• INFORMATION SUPPLIED:
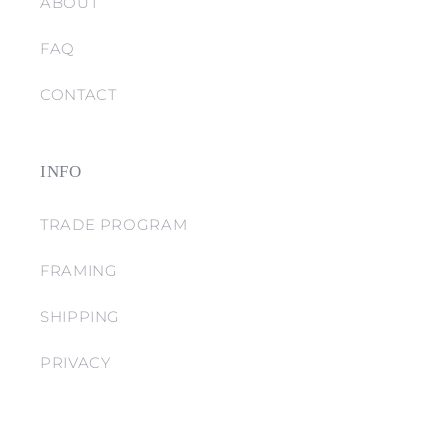
ABOUT
FAQ
CONTACT
INFO
TRADE PROGRAM
FRAMING
SHIPPING
PRIVACY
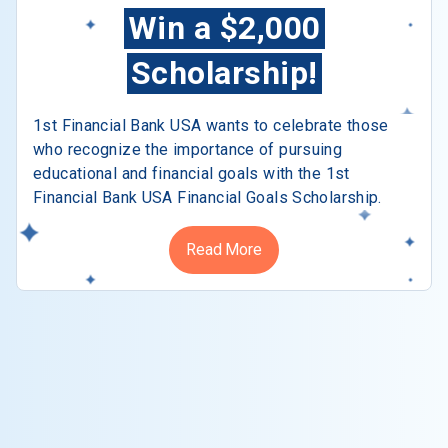
Win a $2,000
Scholarship!
1st Financial Bank USA wants to celebrate those
who recognize the importance of pursuing
educational and financial goals with the 1st
Financial Bank USA Financial Goals Scholarship.
Read More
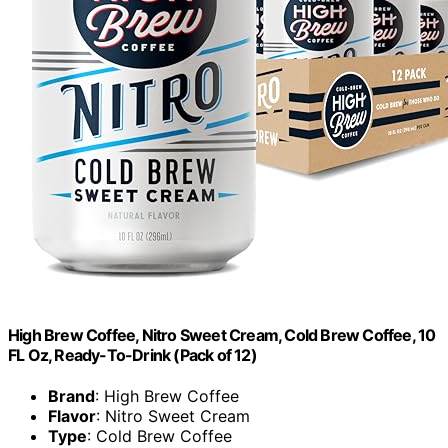
High Brew Coffee, Nitro Sweet Cream, Cold Brew Coffee, 10
FL Oz, Ready-To-Drink (Pack of 12)
Brand
: High Brew Coffee
Flavor
: Nitro Sweet Cream
Type
: Cold Brew Coffee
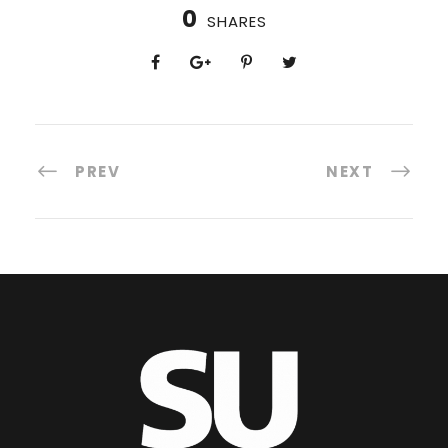
0
SHARES
PREV
NEXT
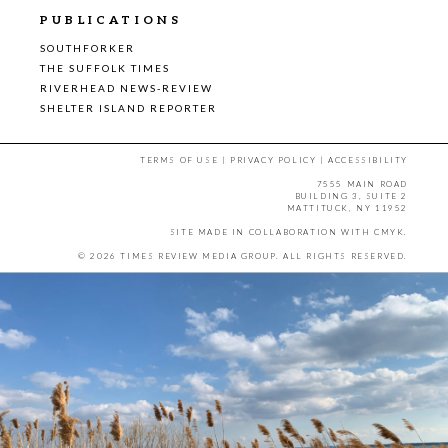
PUBLICATIONS
SOUTHFORKER
THE SUFFOLK TIMES
RIVERHEAD NEWS-REVIEW
SHELTER ISLAND REPORTER
TERMS OF USE
|
PRIVACY POLICY
|
ACCESSIBILITY
7555 MAIN ROAD
BUILDING 3, SUITE 2
MATTITUCK, NY 11952
SITE MADE IN COLLABORATION WITH
CMYK
.
© 2026 TIMES REVIEW MEDIA GROUP. ALL RIGHTS RESERVED.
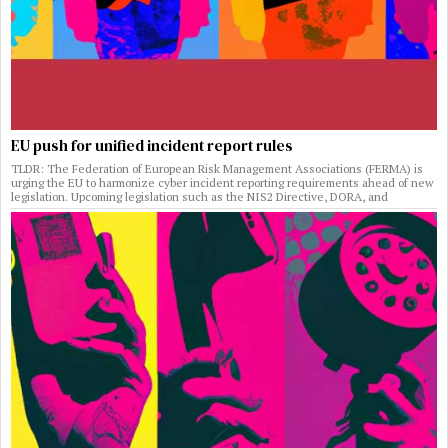
EU push for unified incident report rules
TLDR: The Federation of European Risk Management Associations (FERMA) is
urging the EU to harmonize cyber incident reporting requirements ahead of new
legislation. Upcoming legislation such as the NIS2 Directive, DORA, and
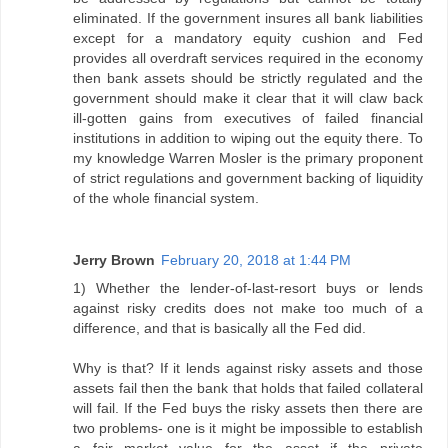
eliminated. If the government insures all bank liabilities
except for a mandatory equity cushion and Fed
provides all overdraft services required in the economy
then bank assets should be strictly regulated and the
government should make it clear that it will claw back
ill-gotten gains from executives of failed financial
institutions in addition to wiping out the equity there. To
my knowledge Warren Mosler is the primary proponent
of strict regulations and government backing of liquidity
of the whole financial system.
Jerry Brown
February 20, 2018 at 1:44 PM
1) Whether the lender-of-last-resort buys or lends
against risky credits does not make too much of a
difference, and that is basically all the Fed did.
Why is that? If it lends against risky assets and those
assets fail then the bank that holds that failed collateral
will fail. If the Fed buys the risky assets then there are
two problems- one is it might be impossible to establish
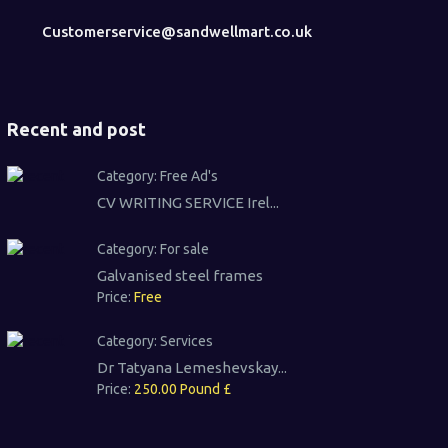
Customerservice@sandwellmart.co.uk
Recent and post
Category:
Free Ad's
CV WRITING SERVICE Irel...
Category:
For sale
Galvanised steel frames
Price:
Free
Category:
Services
Dr Tatyana Lemeshevskay...
Price:
250.00 Pound £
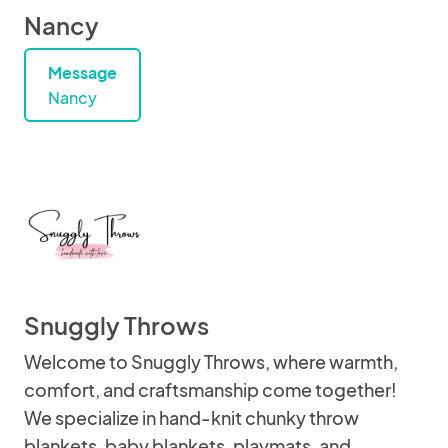
Nancy
Message
Nancy
Snuggly Throws
Welcome to Snuggly Throws, where warmth,
comfort, and craftsmanship come together!
We specialize in hand-knit chunky throw
blankets, baby blankets, playmats, and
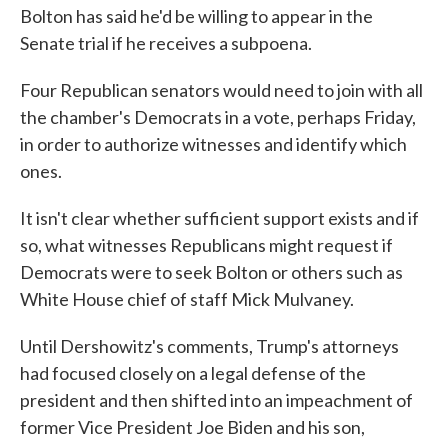
Bolton has said he'd be willing to appear in the
Senate trial if he receives a subpoena.
Four Republican senators would need to join with all
the chamber's Democrats in a vote, perhaps Friday,
in order to authorize witnesses and identify which
ones.
It isn't clear whether sufficient support exists and if
so, what witnesses Republicans might request if
Democrats were to seek Bolton or others such as
White House chief of staff Mick Mulvaney.
Until Dershowitz's comments, Trump's attorneys
had focused closely on a legal defense of the
president and then shifted into an impeachment of
former Vice President Joe Biden and his son,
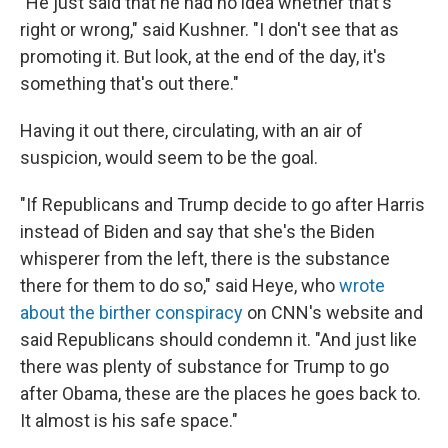
"He just said that he had no idea whether that's
right or wrong," said Kushner. "I don't see that as
promoting it. But look, at the end of the day, it's
something that's out there."
Having it out there, circulating, with an air of
suspicion, would seem to be the goal.
"If Republicans and Trump decide to go after Harris
instead of Biden and say that she's the Biden
whisperer from the left, there is the substance
there for them to do so," said Heye, who
wrote
about the birther conspiracy
on CNN's website and
said Republicans should condemn it. "And just like
there was plenty of substance for Trump to go
after Obama, these are the places he goes back to.
It almost is his safe space."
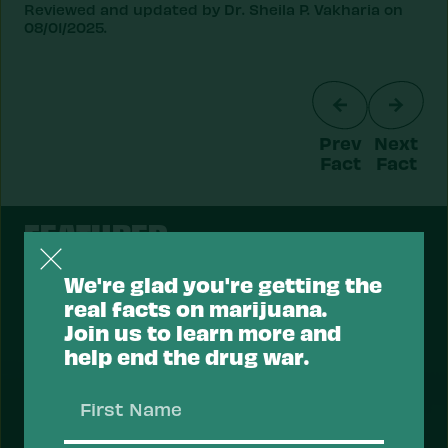
Reviewed and updated by Dr. Sheila P. Vakharia on
08/01/2025.
Prev
Next
Fact
Fact
FEATURED
We're glad you're getting the
real facts on marijuana.
Join us to learn more and
Support a Health Approach to
help end the drug war.
Drugs.
First
Most Americans support a health approach to
Name
drugs — focusing on reducing the risk of drug use
and overdose, and prioritizing health services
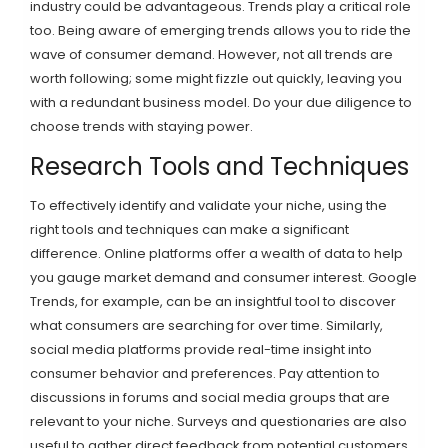
industry could be advantageous. Trends play a critical role
too. Being aware of emerging trends allows you to ride the
wave of consumer demand. However, not all trends are
worth following; some might fizzle out quickly, leaving you
with a redundant business model. Do your due diligence to
choose trends with staying power.
Research Tools and Techniques
To effectively identify and validate your niche, using the
right tools and techniques can make a significant
difference. Online platforms offer a wealth of data to help
you gauge market demand and consumer interest. Google
Trends, for example, can be an insightful tool to discover
what consumers are searching for over time. Similarly,
social media platforms provide real-time insight into
consumer behavior and preferences. Pay attention to
discussions in forums and social media groups that are
relevant to your niche. Surveys and questionaries are also
useful to gather direct feedback from potential customers.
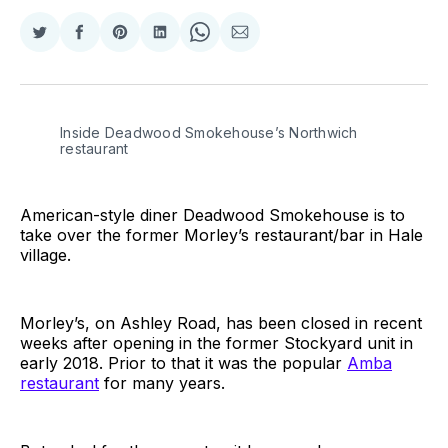
Share
Share
Share
Share
Share
Share
on
on
on
on
on
via
Twitter
Facebook
Pinterest
LinkedIn
WhatsApp
Email
Inside Deadwood Smokehouse’s Northwich
restaurant
American-style diner Deadwood Smokehouse is to
take over the former Morley’s restaurant/bar in Hale
village.
Morley’s, on Ashley Road, has been closed in recent
weeks after opening in the former Stockyard unit in
early 2018. Prior to that it was the popular
Amba
restaurant
for many years.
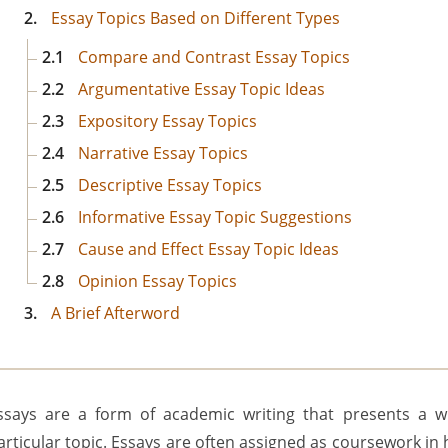
2.
Essay Topics Based on Different Types
2.1
Compare and Contrast Essay Topics
2.2
Argumentative Essay Topic Ideas
2.3
Expository Essay Topics
2.4
Narrative Essay Topics
2.5
Descriptive Essay Topics
2.6
Informative Essay Topic Suggestions
2.7
Cause and Effect Essay Topic Ideas
2.8
Opinion Essay Topics
3.
A Brief Afterword
ssays are a form of academic writing that presents a w
articular topic. Essays are often assigned as coursework in h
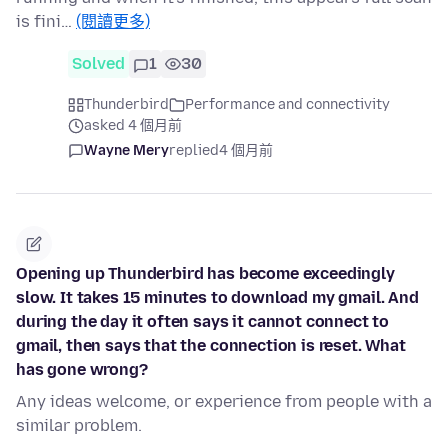
is fini…
(閱讀更多)
Solved
1
30
Thunderbird
Performance and connectivity
asked 4 個月前
Wayne Mery
replied
4 個月前
Opening up Thunderbird has become exceedingly
slow. It takes 15 minutes to download my gmail. And
during the day it often says it cannot connect to
gmail, then says that the connection is reset. What
has gone wrong?
Any ideas welcome, or experience from people with a
similar problem.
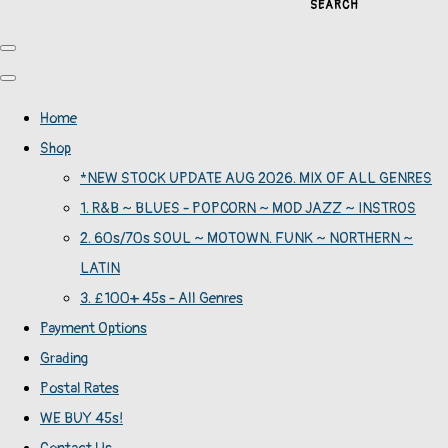
SEARCH
Home
Shop
*NEW STOCK UPDATE AUG 2026. MIX OF ALL GENRES
1. R&B ~ BLUES - POPCORN ~ MOD JAZZ ~ INSTROS
2. 60s/70s SOUL ~ MOTOWN. FUNK ~ NORTHERN ~
LATIN
3. £100+ 45s - All Genres
Payment Options
Grading
Postal Rates
WE BUY 45s!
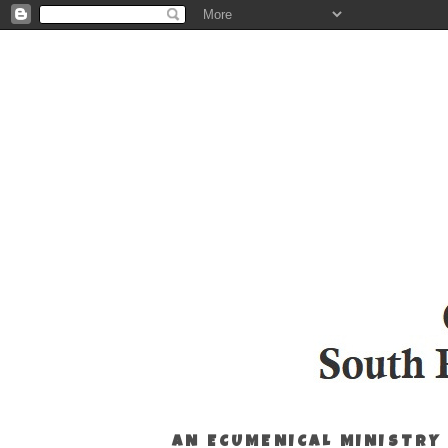
AN ECUMENICAL MINISTRY 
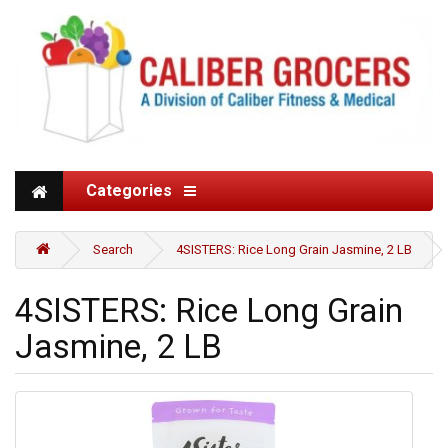
Categories
Search
4SISTERS: Rice Long Grain Jasmine, 2 LB
4SISTERS: Rice Long Grain
Jasmine, 2 LB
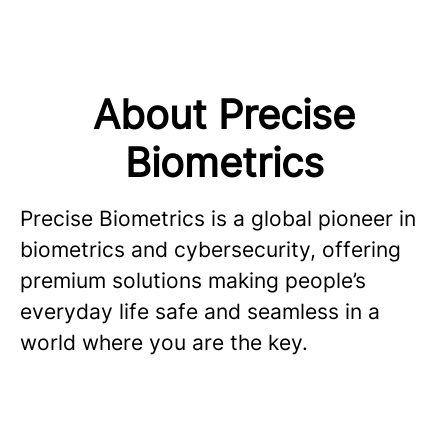
About Precise
Biometrics
Precise Biometrics is a global pioneer in
biometrics and cybersecurity, offering
premium solutions making people’s
everyday life safe and seamless in a
world where you are the key.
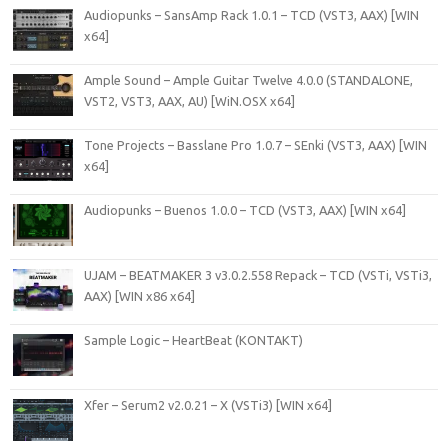
Audiopunks – SansAmp Rack 1.0.1 – TCD (VST3, AAX) [WIN
x64]
Ample Sound – Ample Guitar Twelve 4.0.0 (STANDALONE,
VST2, VST3, AAX, AU) [WiN.OSX x64]
Tone Projects – Basslane Pro 1.0.7 – SEnki (VST3, AAX) [WIN
x64]
Audiopunks – Buenos 1.0.0 – TCD (VST3, AAX) [WIN x64]
UJAM – BEATMAKER 3 v3.0.2.558 Repack – TCD (VSTi, VSTi3,
AAX) [WIN x86 x64]
Sample Logic – HeartBeat (KONTAKT)
Xfer – Serum2 v2.0.21 – X (VSTi3) [WIN x64]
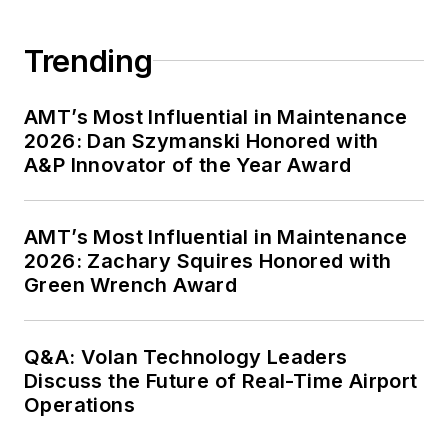
Trending
AMT’s Most Influential in Maintenance
2026: Dan Szymanski Honored with
A&P Innovator of the Year Award
AMT’s Most Influential in Maintenance
2026: Zachary Squires Honored with
Green Wrench Award
Q&A: Volan Technology Leaders
Discuss the Future of Real-Time Airport
Operations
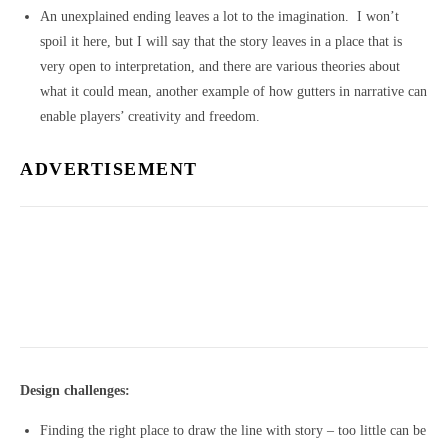
An unexplained ending leaves a lot to the imagination. I won’t
spoil it here, but I will say that the story leaves in a place that is
very open to interpretation, and there are various theories about
what it could mean, another example of how gutters in narrative can
enable players’ creativity and freedom.
ADVERTISEMENT
Design challenges:
Finding the right place to draw the line with story – too little can be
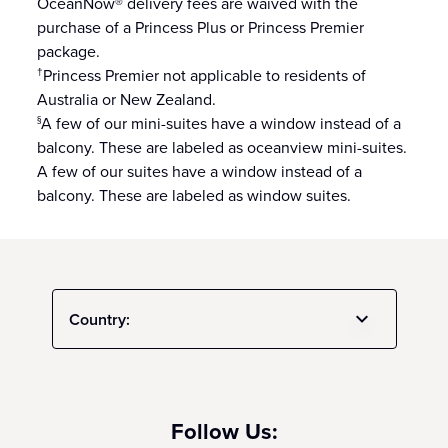
OceanNow® delivery fees are waived with the
purchase of a Princess Plus or Princess Premier
package.
Princess Premier not applicable to residents of
†
Australia or New Zealand.
A few of our mini-suites have a window instead of a
§
balcony. These are labeled as oceanview mini-suites.
A few of our suites have a window instead of a
balcony. These are labeled as window suites.
Country:
Follow Us:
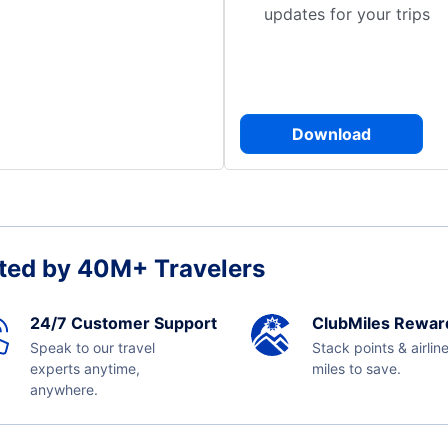
updates for your trips
Download
ted by 40M+ Travelers
24/7 Customer Support
ClubMiles Rewar
Speak to our travel
Stack points & airlin
experts anytime,
miles to save.
anywhere.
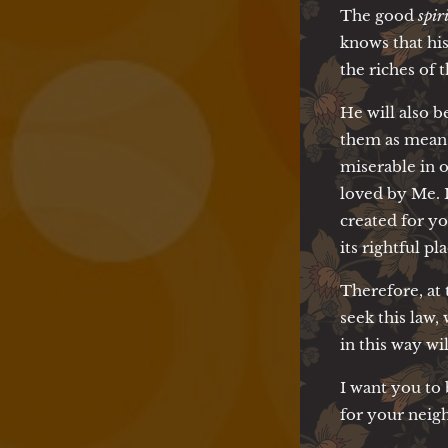
The good
spir
knows that his
the riches of t
He will also b
them as means 
miserable in o
loved by Me. I
created for y
its rightful pla
Therefore, at 
seek this law
in this way wi
I want you to
for your neigh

• WHAT NEEDS TO BE DONE:
Please copy every line of the material that contains the word "equity".

• EXERCISE ANSWER:
except for a mandatory equity cushion and Fed
institutions in addition to wiping out the equity there. To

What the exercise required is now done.